Companies of all stripes are having a difficult time hiring and retaining talent. Business leaders are employing several strategies for tackling this issue, such as raising compensation levels and offering more lucrative perks. But that creates another challenge: balancing higher labor costs with long-term growth plans.
HIRING AND RETENTION: MORE THAN COMPENSATION
The news has been full of reports about “the great resignation.” Whatever the cause (and there are several), the pandemic has shifted the dynamic to where employees have the leverage, not the employers. While offering higher wages is certainly one perk employers have offered in response, it’s by no means the only—or even the most effective—one for attracting and retaining workers who have spent the last 18 months reevaluating their professional lives. If anything, businesses may need to offer higher pay just to get a seat at the table with highly qualified candidates.
For some companies, offering flexible work arrangements is a big lure. The pandemic lockdowns proved that many organizations could function just as well—if not more efficiently—when employees work remotely. We’ve seen a lot of companies remain liberal in their remote work policies to attract talent. This could also mean accommodating for a work week that isn’t Monday thru Friday from 9-to-5.
Some companies are exploring more costly options. We’ve seen major retail brands like Starbucks and Target offer to pay full college tuition for employees, a tactic that smaller competitors likely could not compete with.
Other measures can impact the bottom line as well. Some traditional and technology staffing companies are investing more in marketing and advertising to attract job candidates, in some cases increasing or changing the approach they’ve used in the past. These types of tactics only serve to increase the total budget line item for hiring.
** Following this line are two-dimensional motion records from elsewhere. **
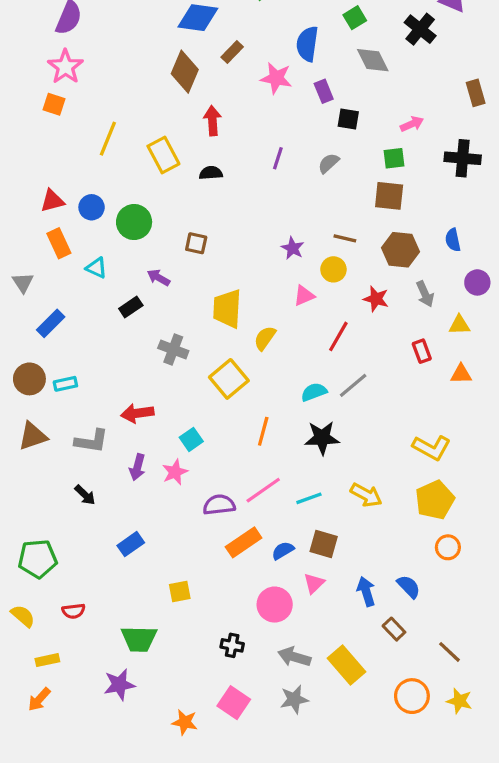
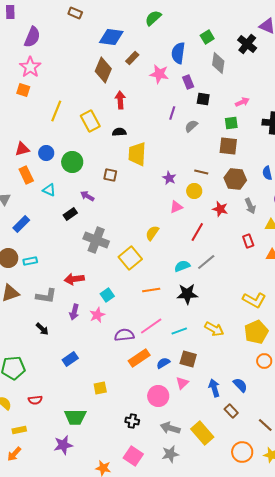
gray diamond: (373, 60) -> (218, 63), turned 35
purple line: (278, 158) -> (172, 113), moved
yellow trapezoid: (227, 309) -> (137, 154), moved
gray cross: (173, 350) -> (96, 240), size x1.4
orange line: (263, 431) -> (151, 290), turned 66

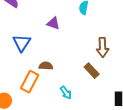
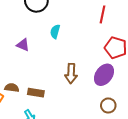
brown rectangle: (92, 71) -> (36, 93), moved, turned -42

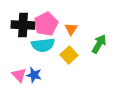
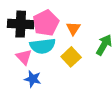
pink triangle: (19, 75) -> (24, 57), moved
MANAGING MARGIN COMPRESSION
Whether it’s increasing compensation or offering additional benefits, the cost of finding and retaining workers is going up, which will only serve to compress a company’s margins. So, how can organizations offset their increased labor costs?
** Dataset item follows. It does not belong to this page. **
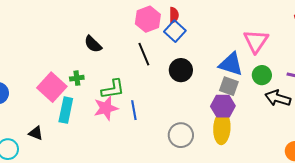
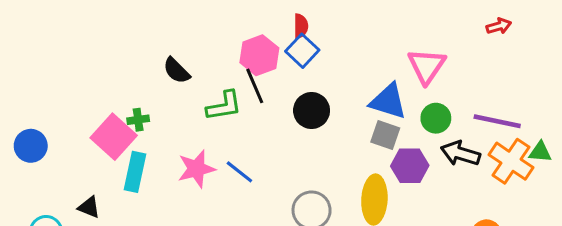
pink hexagon: (148, 19) -> (259, 55), moved
green cross: (77, 78) -> (138, 120), moved
green L-shape: (113, 89) -> (224, 106), moved
purple hexagon: (223, 106) -> (410, 166), moved
blue line: (134, 110) -> (239, 172), turned -42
For companies that provide staffing services, some may look at shortening the length of their contracts. Many companies previously tried to lock in contracts for three to five years. Now, because it costs more to assemble a staff, firms may want to limit how long they commit to a low-margin agreement. When existing contracts come up for renewal, they may be able to negotiate smaller increases over shorter—such as two-year—contracts instead.
ESTABLISHING KEY RELATIONSHIPS
We don’t know how long the labor crunch will last, and that’s the major challenge for long-term planning. The situation is tight right now, but will that be the case six months or a year from now? One thing we can say is that in the near term, it’s going to be a drag on growth. And because of the additional expense that’s going toward labor, companies may find that they have to be more mindful about how they grow.
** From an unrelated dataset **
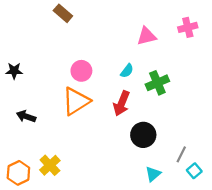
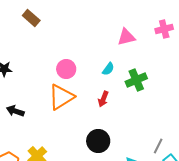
brown rectangle: (63, 13) -> (31, 18), moved
red arrow: (122, 103) -> (103, 99), size x0.7
black circle: (143, 135) -> (98, 141), moved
Onboarding the wrong client when you have limited staff to manage that relationship can become a drag on your business. When resources are constrained and there’s a limited amount of talent that you can deploy at any given time, saying yes to every opportunity that comes along with the hope that you will be able to find enough people to work on them can be a setup for failure.
In the current climate, establishing and maintaining key customer and supplier relationships is especially critical. That means determining which customers will be long-term strategic partners. The same goes for hiring. More than ever, it’s important to make sure you’re bringing people on board who you believe will help your business for the long term. In either situation, it comes down to finding the strongest relationships that will support your growth plans instead of solving for your near-term needs.
The labor market is challenging, but it’s not because there’s a shortage of workers. The fact is that good talent is available. The trick is to attract those employees in a way that supports your long-term growth plans.